GMS: In 2007, you co-chaired the Gordon Research Conference on cannabinoids with Manuel Guzmán, who is a scientific advisor to Fundación CANNA. You both share a precocious, brilliant career in science and a casual attitude and attire that have inspired many students in my generation. Also, in part because you may strike as a pro-legalization advocate type. What has been your relationship with the cannabis movement and the cannabis industry?

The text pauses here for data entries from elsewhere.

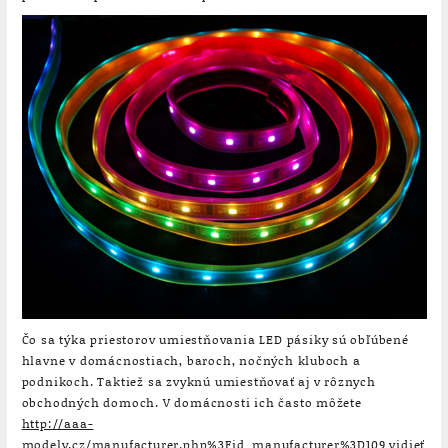
Čo sa týka priestorov umiestňovania LED pásiky sú obľúbené
hlavne v domácnostiach, baroch, nočných kluboch a
podnikoch. Taktiež sa zvyknú umiestňovať aj v rôznych
obchodných domoch. V domácnosti ich často môžete
http://aaa-
modely.cz/manufacturer.php%3Fid_manufacturer%3D109
vidieť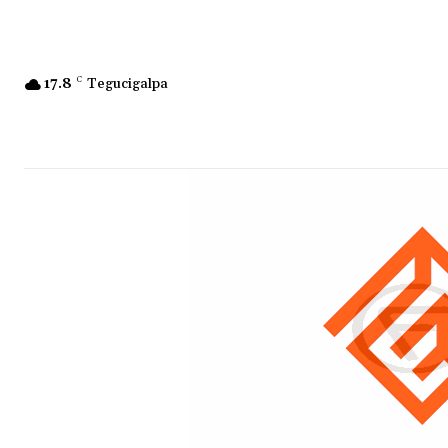
17.8
C
Tegucigalpa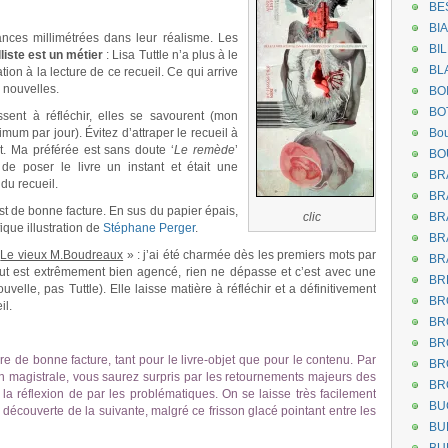
BE
BI
nces millimétrées dans leur réalisme. Les
BI
liste est un métier
: Lisa Tuttle n’a plus à le
BL
tion à la lecture de ce recueil. Ce qui arrive
 nouvelles.
.
BO
BO
issent à réfléchir, elles se savourent (mon
um par jour). Évitez d’attraper le recueil à
Bou
nt. Ma préférée est sans doute ‘
Le remède
’
BO
e poser le livre un instant et était une
BR
 du recueil.
BR
est de bonne facture. En sus du papier épais,
clic
BR
que illustration de
Stéphane Perger
.
.
.
BR
«
Le vieux M.Boudreaux
» : j’ai été charmée dès les premiers mots par
BR
Tout est extrêmement bien agencé, rien ne dépasse et c’est avec une
BR
ouvelle, pas Tuttle). Elle laisse matière à réfléchir et a définitivement
BR
il.
BR
BR
vre de bonne facture, tant pour le livre-objet que pour le contenu. Par
BR
 magistrale, vous saurez surpris par les retournements majeurs des
BR
et la réflexion de par les problématiques. On se laisse très facilement
BU
découverte de la suivante, malgré ce frisson glacé pointant entre les
BU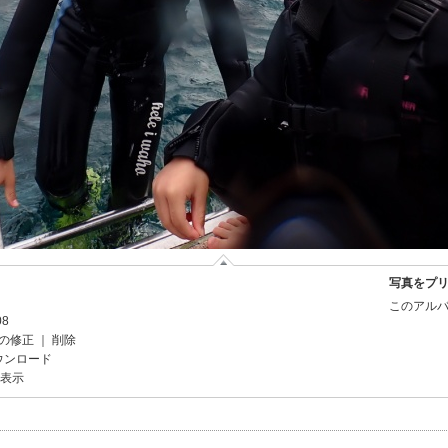
写真をプ
このアルバ
08
の修正
｜
削除
ウンロード
を表示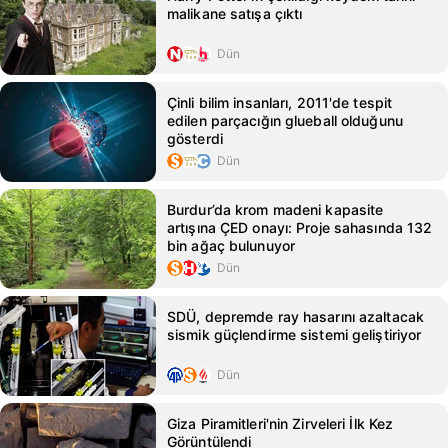
malikane satışa çıktı
Dün
Çinli bilim insanları, 2011'de tespit
edilen parçacığın glueball olduğunu
gösterdi
Dün
Burdur’da krom madeni kapasite
artışına ÇED onayı: Proje sahasında 132
bin ağaç bulunuyor
Dün
SDÜ, depremde ray hasarını azaltacak
sismik güçlendirme sistemi geliştiriyor
Dün
Giza Piramitleri'nin Zirveleri İlk Kez
Görüntülendi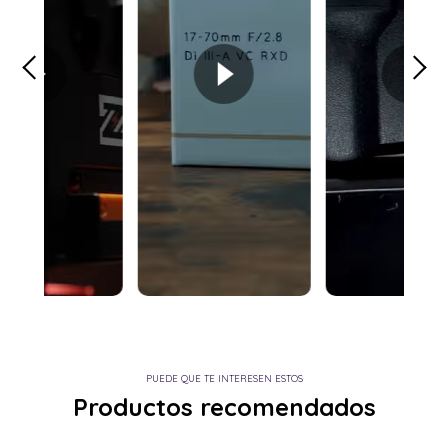
PUEDE QUE TE INTERESEN ESTOS
Productos recomendados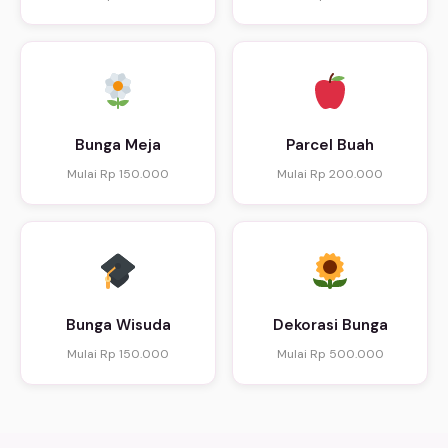
Bunga Meja
Parcel Buah
Mulai Rp 150.000
Mulai Rp 200.000
Bunga Wisuda
Dekorasi Bunga
Mulai Rp 150.000
Mulai Rp 500.000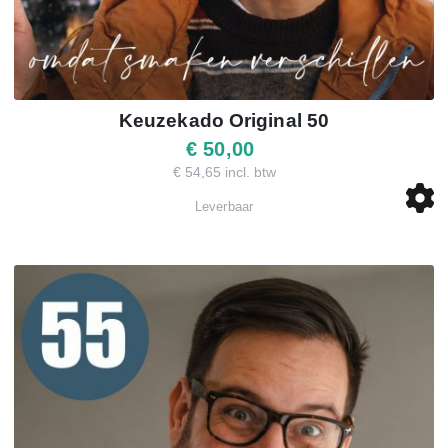
Keuzekado Original 50
€ 50,00
€ 54,65 incl. btw
Leverbaar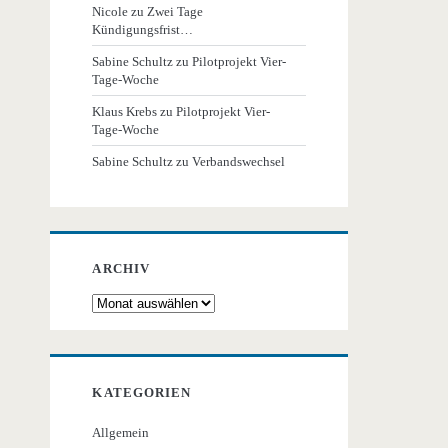
Nicole
zu
Zwei Tage
Kündigungsfrist…
Sabine Schultz
zu
Pilotprojekt Vier-
Tage-Woche
Klaus Krebs
zu
Pilotprojekt Vier-
Tage-Woche
Sabine Schultz
zu
Verbandswechsel
ARCHIV
Archiv
KATEGORIEN
Allgemein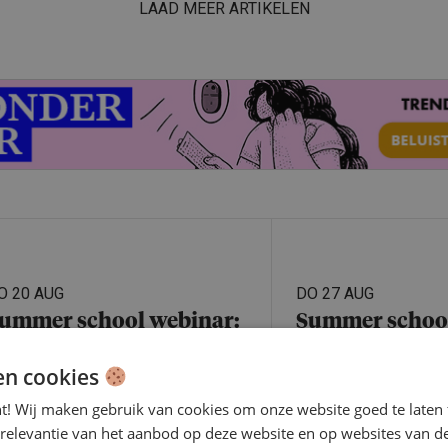
LAAD MEER ARTIKELEN
O 20 AUG
DO 27 AUG
ummer school webinar:
Summer school
I & Vitaliteit: mens,
Van-werk-naar
en cookies
achine en energie in
traject: mensg
nt! Wij maken gebruik van cookies om onze website goed te laten 
alans
begeleiden loo
 relevantie van het aanbod op deze website en op websites van d
voor de werkge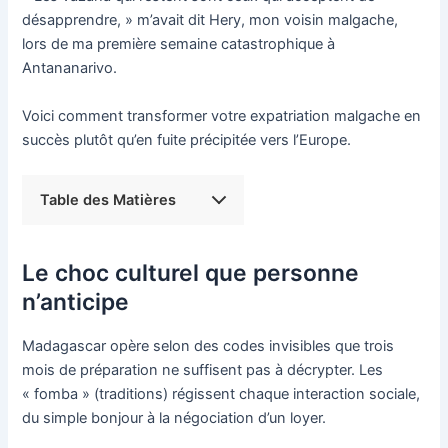
désapprendre, » m’avait dit Hery, mon voisin malgache,
lors de ma première semaine catastrophique à
Antananarivo.
Voici comment transformer votre expatriation malgache en
succès plutôt qu’en fuite précipitée vers l’Europe.
Table des Matières
Le choc culturel que personne
n’anticipe
Madagascar opère selon des codes invisibles que trois
mois de préparation ne suffisent pas à décrypter. Les
« fomba » (traditions) régissent chaque interaction sociale,
du simple bonjour à la négociation d’un loyer.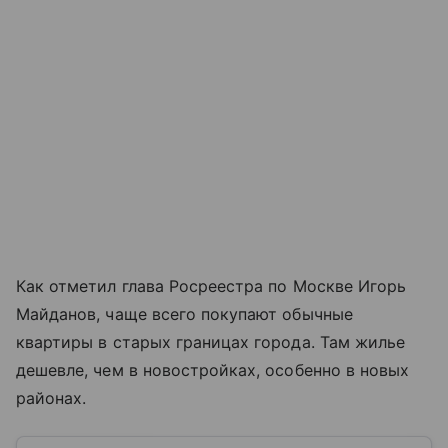
Как отметил глава Росреестра по Москве Игорь
Майданов, чаще всего покупают обычные
квартиры в старых границах города. Там жилье
дешевле, чем в новостройках, особенно в новых
районах.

GM: I have never been a real "activist" for cannabis use. I think it is simply idiotic to forbid it and that its use should be legalized. There is the issue of therapeutic potential, which is a gold mine waiting to be properly studied and exploited. So, I agree with my great friend Manolo that cannabis must be legal both for recreational and therapeutic purposes. This being said, I am a bit worried about the trend (particularly in the USA) of turning cannabis into just another consumer good like many others, succumbing to the commercial need by minimize potential risks. When I see cannabis candies, which could attract children, I feel very uncomfortable. Cannabis, like any other psychotropic drug, is no free of risks and drawbacks. It is not tap water and I am totally in favor of promoting the conscious use of this drug.
GMS: Thank you, Giovanni, so much for your time and for sharing all these amazing stories with our readership!